Perceptron: Understanding AI
Understanding “AI” today is complex; it has become a buzzword, mixed with terms like “Apple Intelligence”, “Augmented Intelligence”, and “AI” suffixed to every product name you can think of today. The terms and concepts are becoming increasingly complex as the years pass.
Let’s take a step back and revisit AI fundamentals from its inception.
Travel back in time
To truly understand AI, we need to travel back in time to the late 1950s, which was also referred to as the “First Golden Age of AI”.
Machine can learn
The term “artificial intelligence” or “AI” was coined in 1956, recognizing AI as a field of study within computer science. Initially, the concepts were theoretical and experimental rather than solving real-world practical problems.
Just two years later. In 1958, the world witnessed the first practical implementation of artificial intelligence, with the development of Perceptron.
Perceptron demonstrated a machine’s ability to “learn from data” and perform practical tasks like simple image recognition.
It is important to highlight “learn from data” aspect, as it is the foundational concept to the Machine Learning or ML. Perceptron is one of the first Machine Learning algorithm, where the machine is trained to learn from the data and improving its accuracy over time based on the feedback.
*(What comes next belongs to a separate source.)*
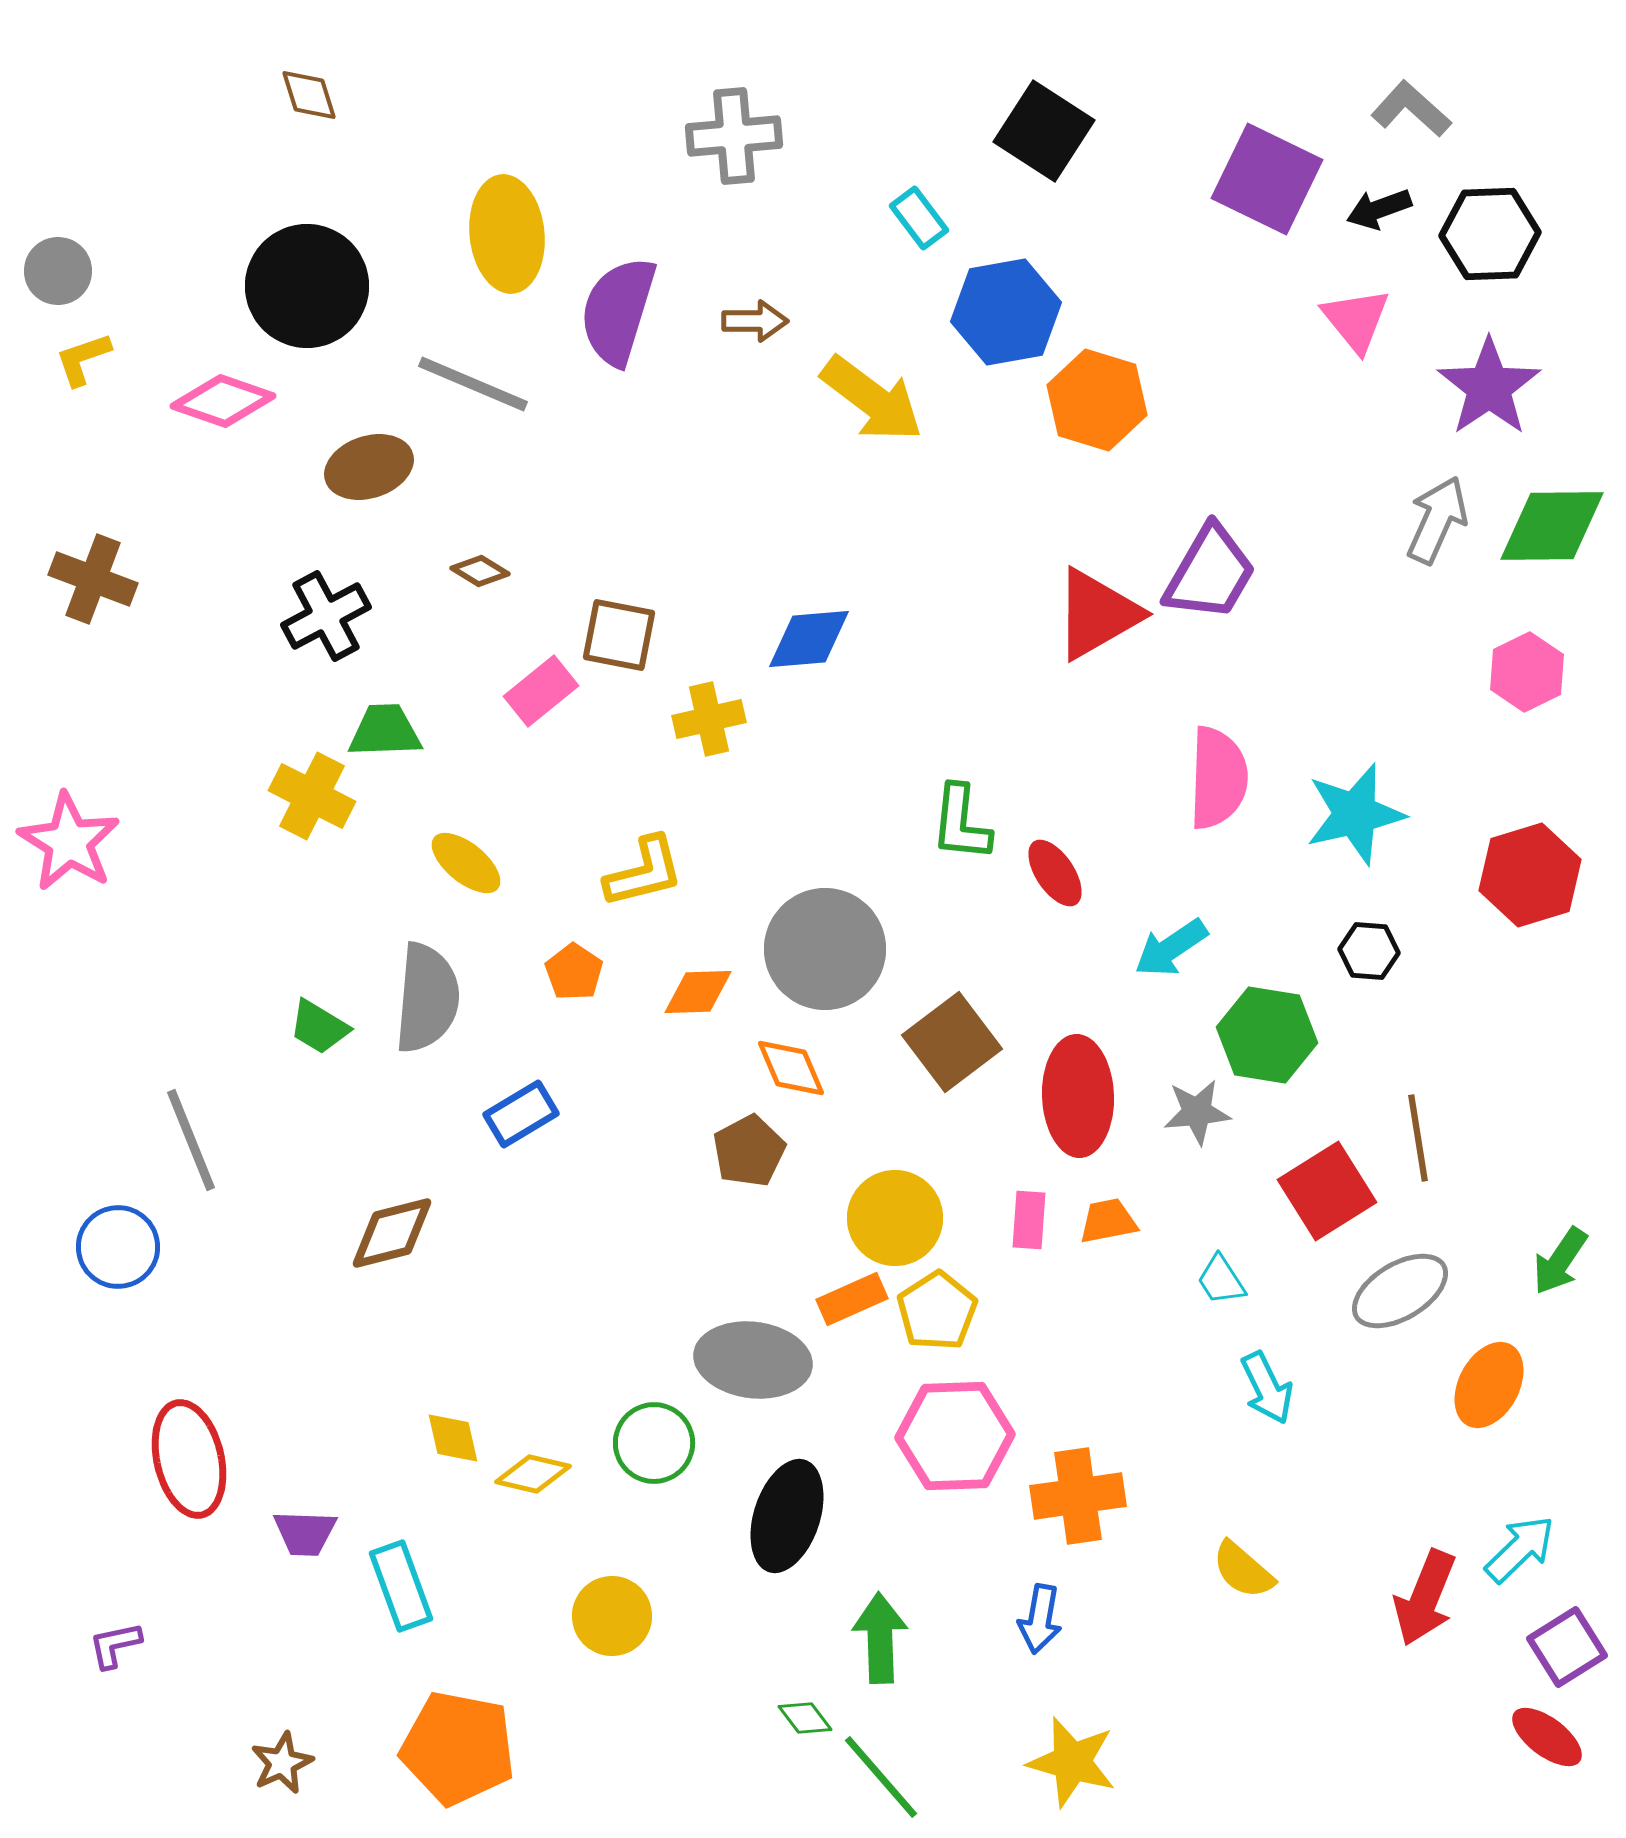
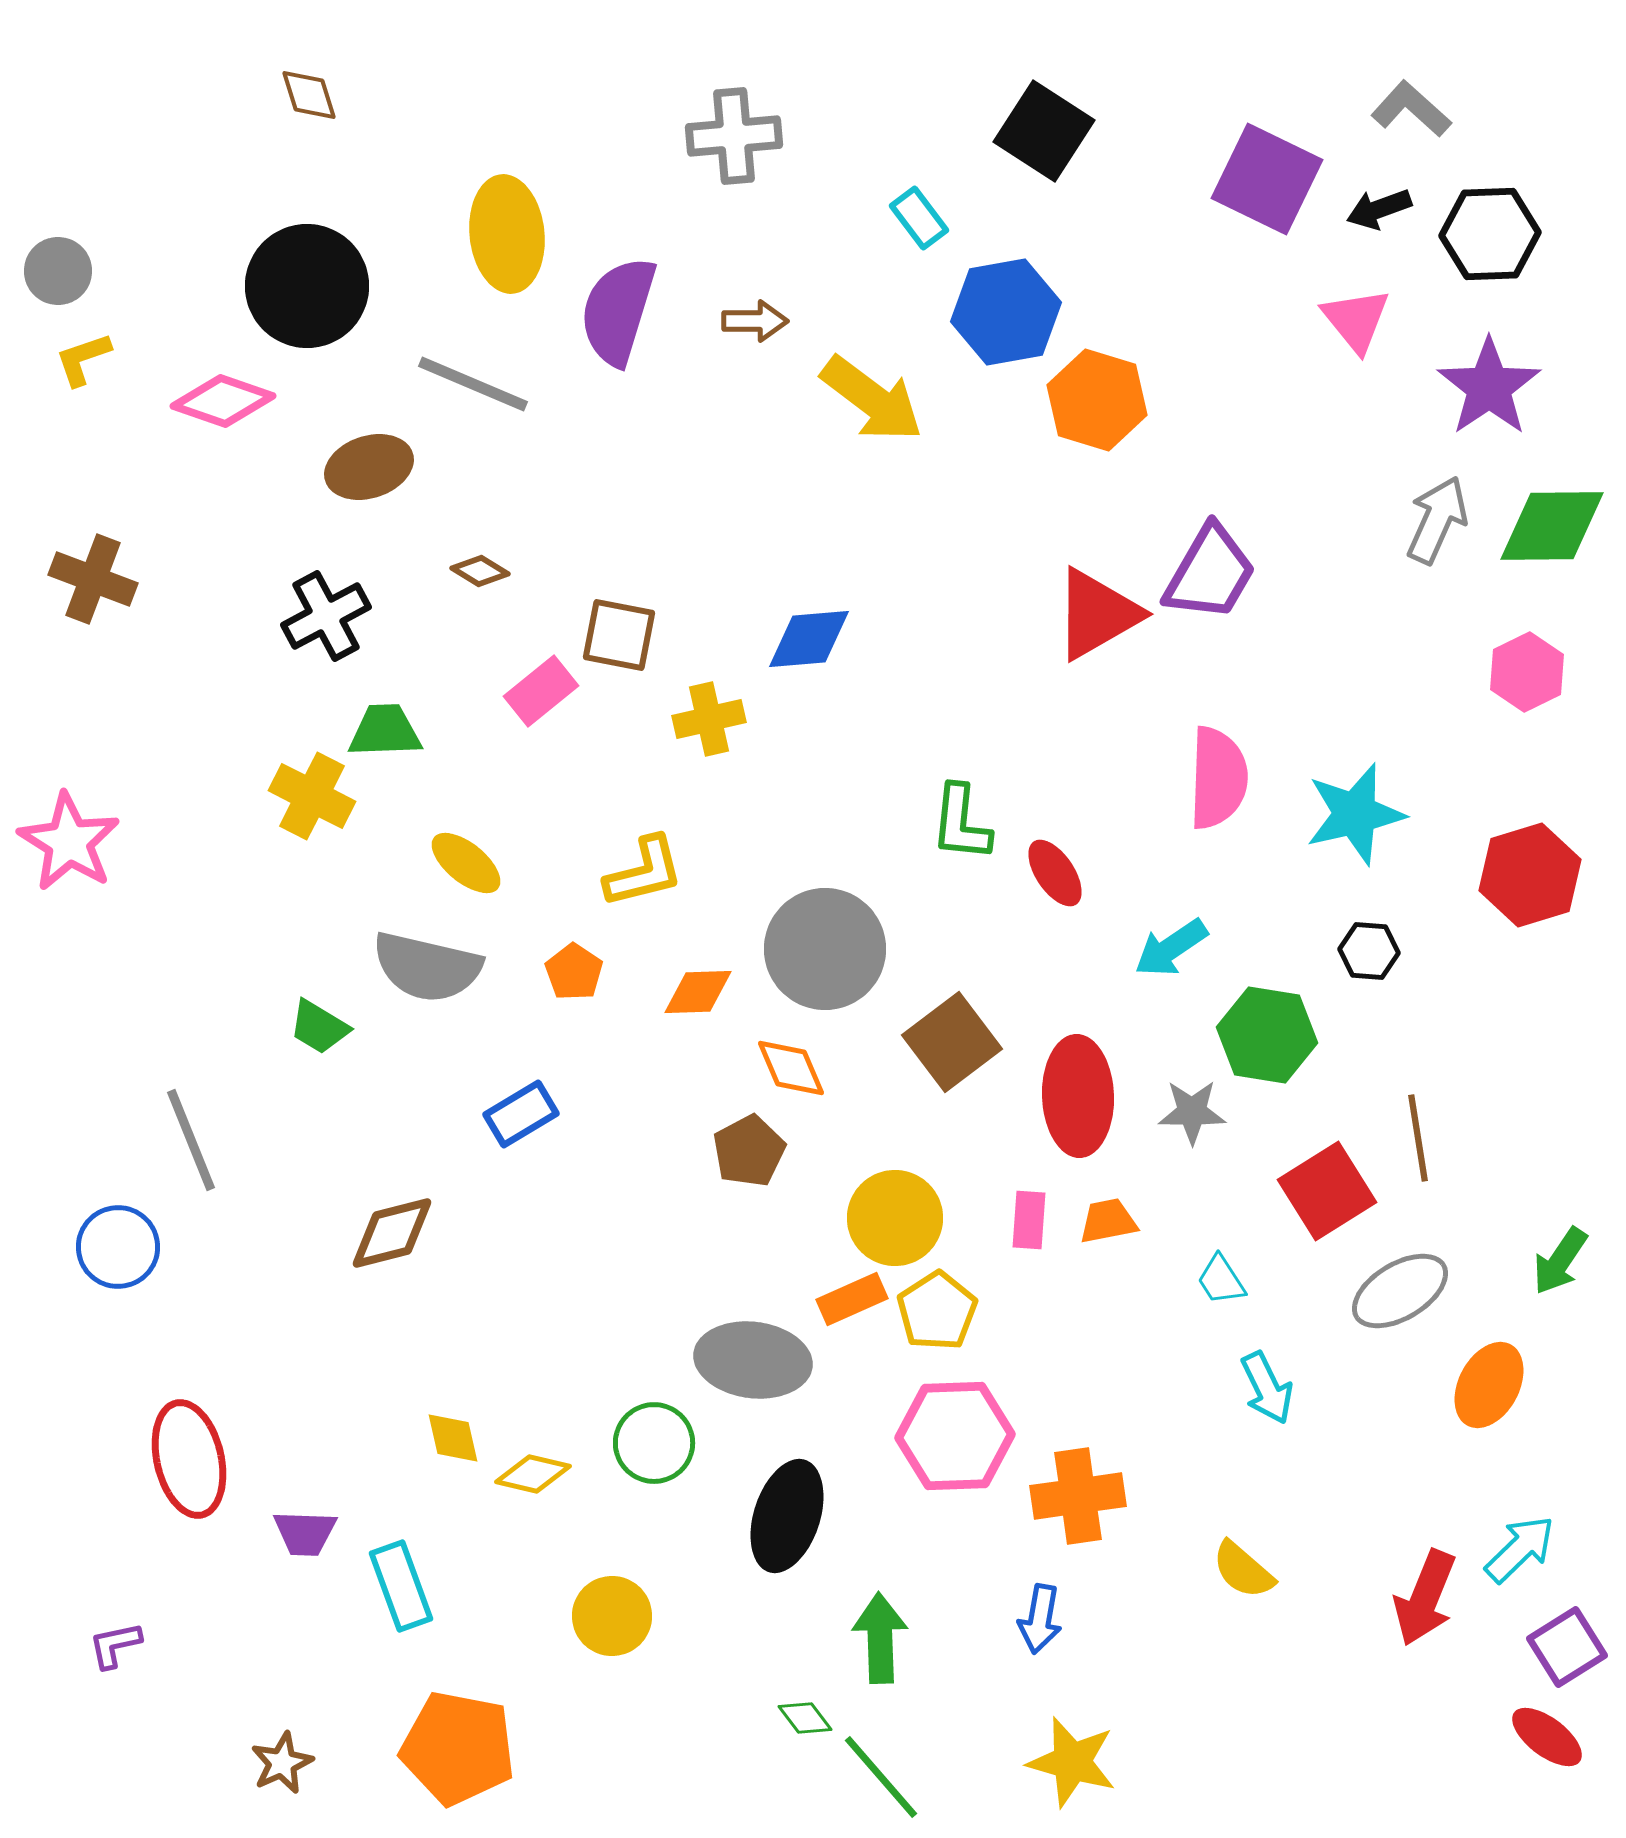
gray semicircle at (427, 998): moved 31 px up; rotated 98 degrees clockwise
gray star at (1197, 1112): moved 5 px left; rotated 6 degrees clockwise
In Perceptron, the machine is trained on labeled data, so we call it a “supervised learning” and the feedback is given manually based on the error in predicted output vs actual labeled data.
Once the machine is trained on a sufficiently large dataset with numerous feedback cycle and adjustments, it is referred to as a Machine Learning Model or ML model. The ML model is then deployment to recognize new, unseen data; a process known as “Inference”.
Perceptron was a foundational moment in AI. Prior to this, machine learning capability were based on predefined hard-coded rules, which limited their intelligence on new, unseen data.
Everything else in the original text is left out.